WORK ORDER
Take the line containing "DOWNLOAD REPORT PDF (106, 1108)" through the last line of the data and retype those lines exactly. Pictures do not belong in the copy.

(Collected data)
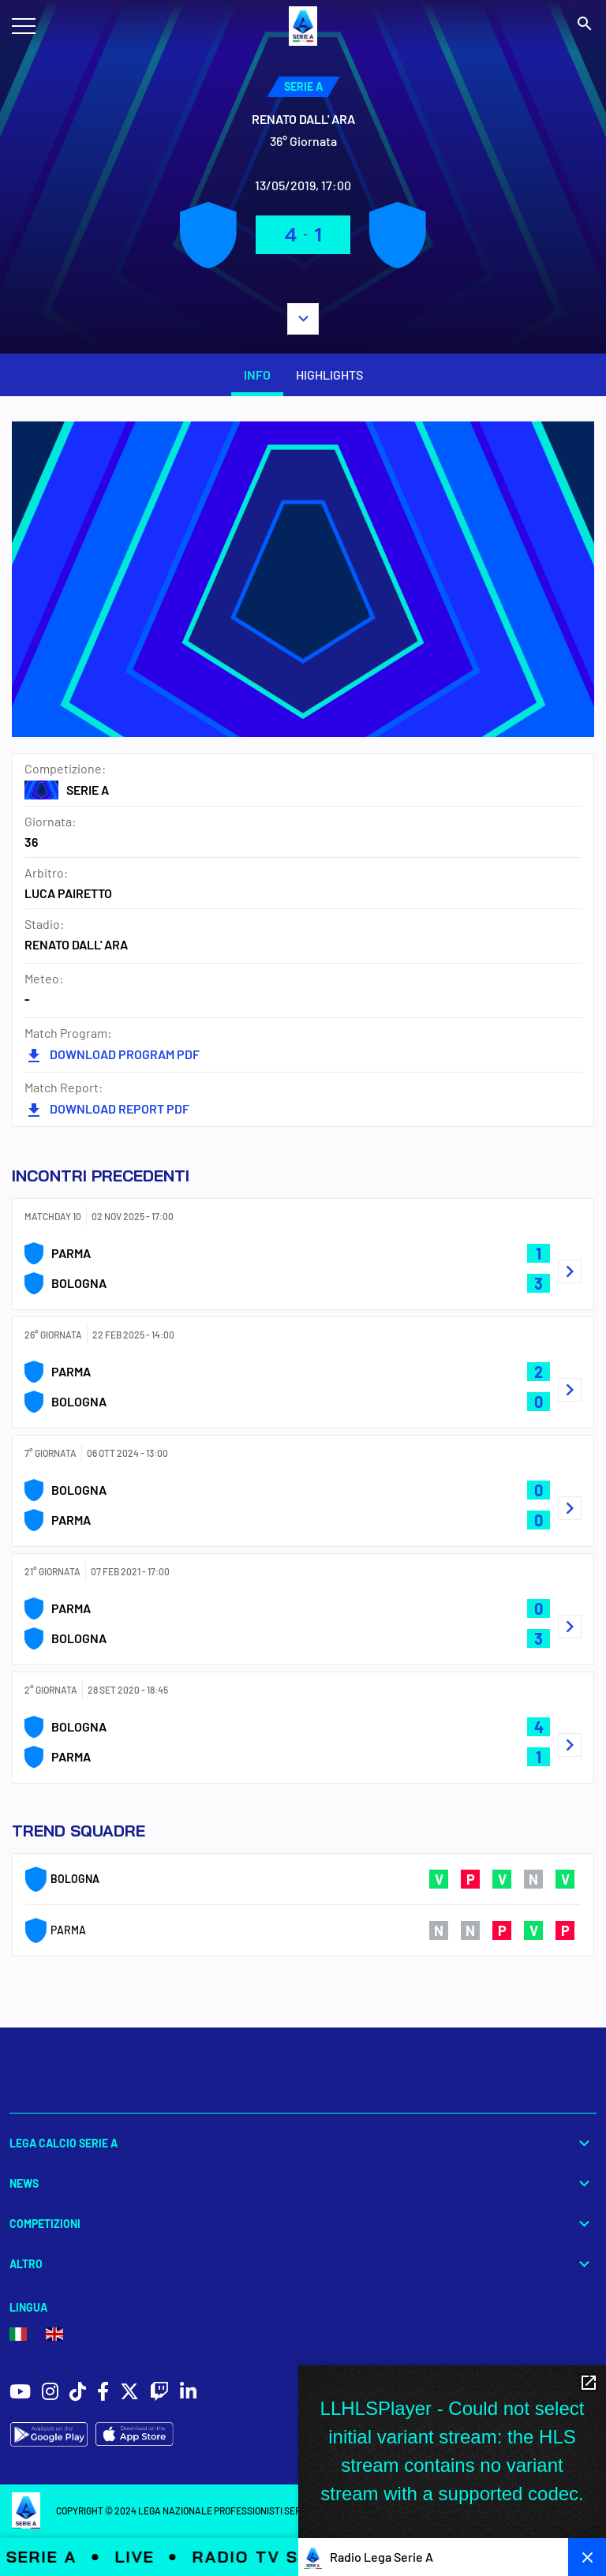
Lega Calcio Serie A (303, 2143)
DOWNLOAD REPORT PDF (106, 1108)
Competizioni (303, 2223)
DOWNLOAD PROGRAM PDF (112, 1053)
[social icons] (20, 2393)
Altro (303, 2263)
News (303, 2183)
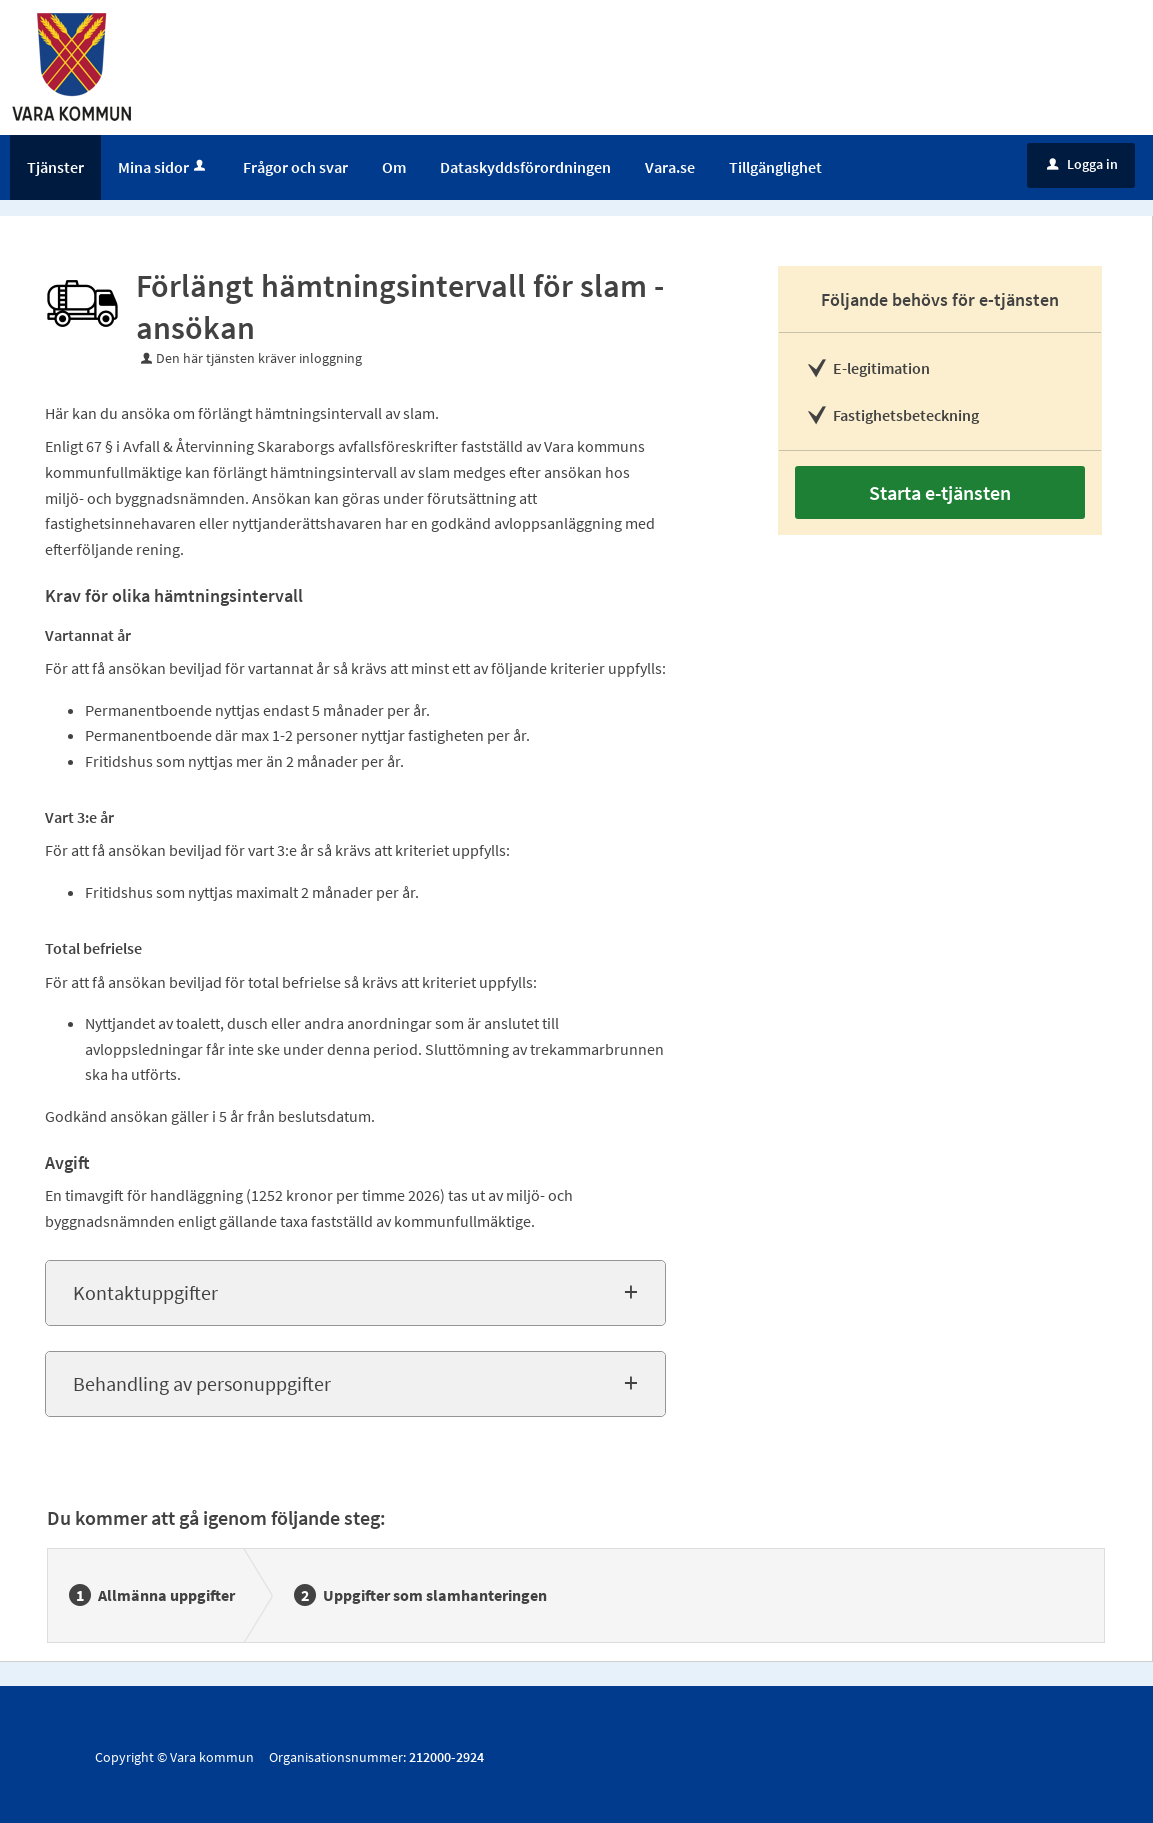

OUTPUT
DOWNLOAD REPORT PDF (106, 1108)
Competizioni (303, 2223)
DOWNLOAD PROGRAM PDF (112, 1053)
[social icons] (20, 2393)
Altro (303, 2263)
News (303, 2183)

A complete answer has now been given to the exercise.